■ **How to complete this task**
Would you please return every line from the listing that contains the word "Privacy"?

########

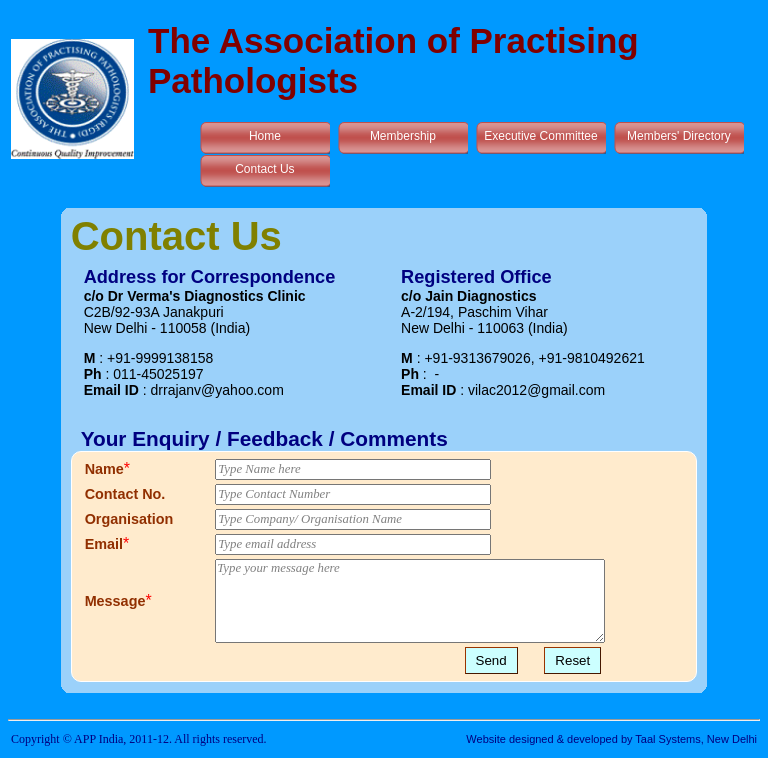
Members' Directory (679, 136)
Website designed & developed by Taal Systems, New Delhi (611, 739)
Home (265, 136)
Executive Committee (540, 136)
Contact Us (264, 169)
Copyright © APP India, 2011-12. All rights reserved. (139, 739)
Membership (403, 136)
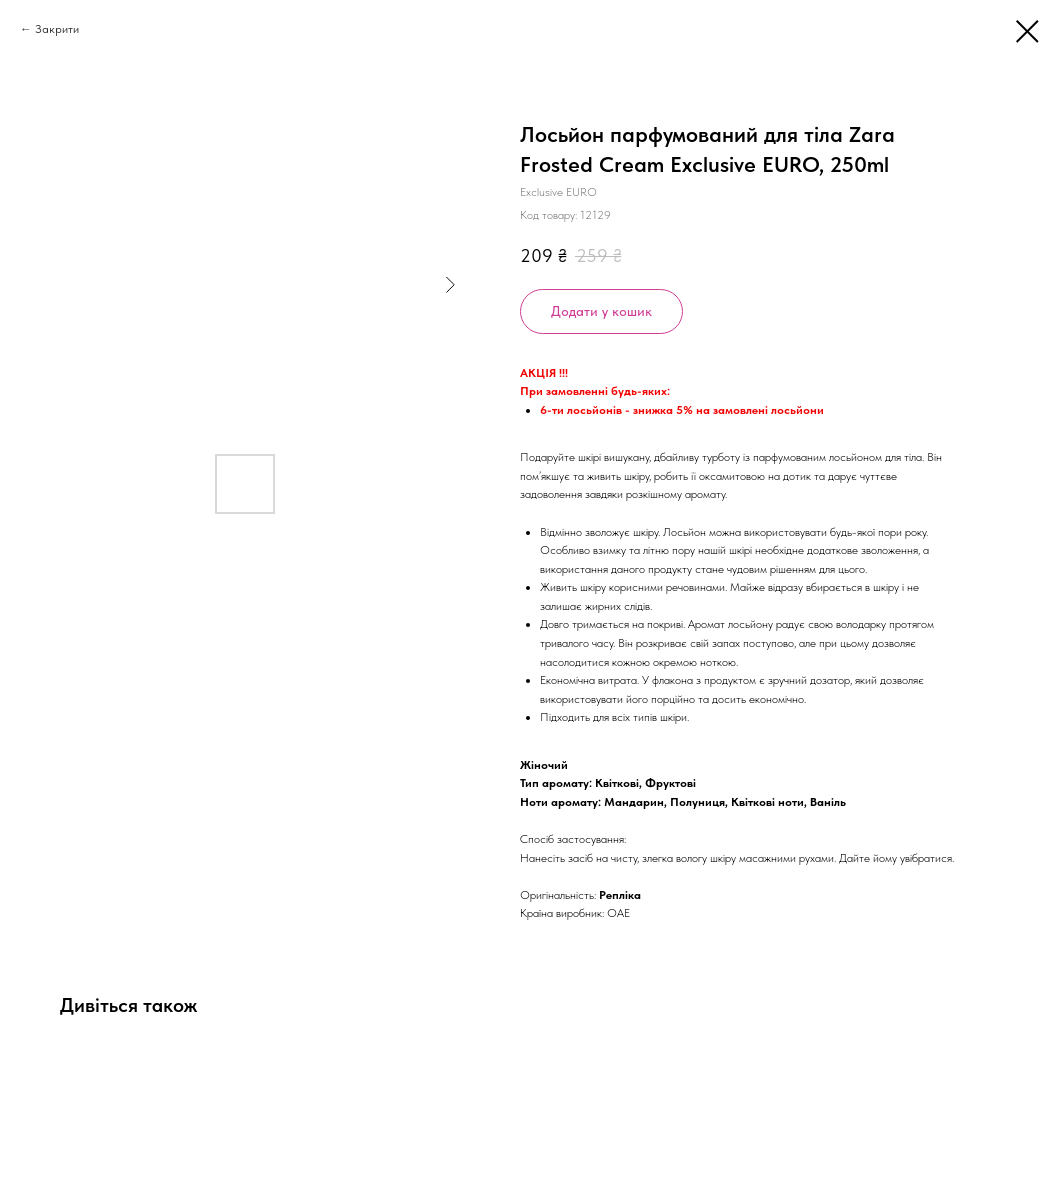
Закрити (57, 29)
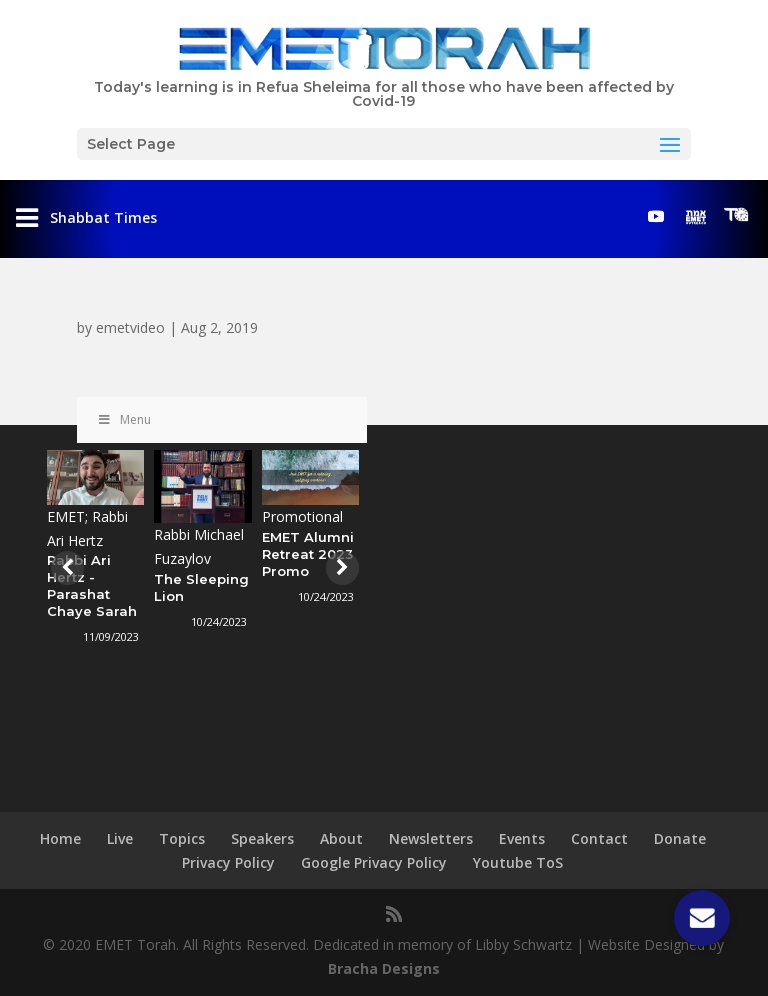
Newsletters (431, 838)
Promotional (302, 516)
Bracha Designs (384, 968)
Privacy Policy (228, 862)
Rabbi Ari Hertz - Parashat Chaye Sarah (92, 585)
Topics (182, 838)
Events (522, 838)
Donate (680, 838)
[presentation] (65, 568)
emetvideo (130, 327)
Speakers (262, 838)
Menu (124, 419)
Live (120, 838)
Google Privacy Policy (374, 862)
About (341, 838)
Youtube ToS (518, 862)
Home (60, 838)
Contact (599, 838)
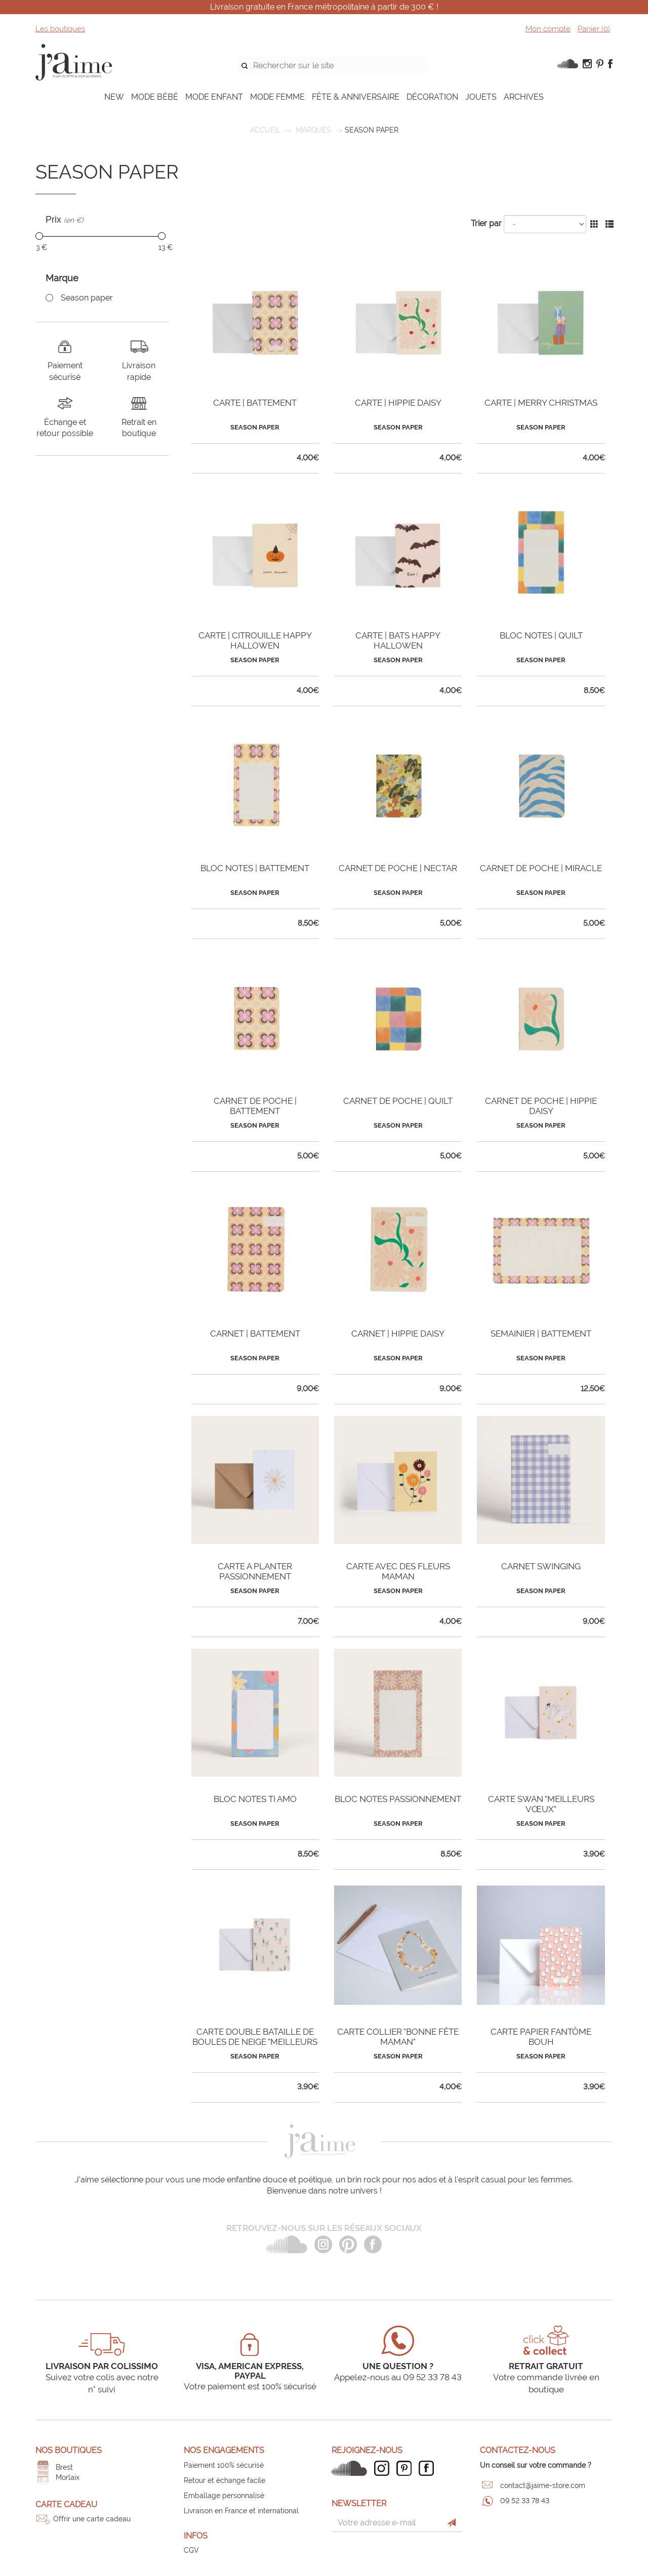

########

■ **Answer below**
Privacy Policy (228, 862)
Google Privacy Policy (374, 862)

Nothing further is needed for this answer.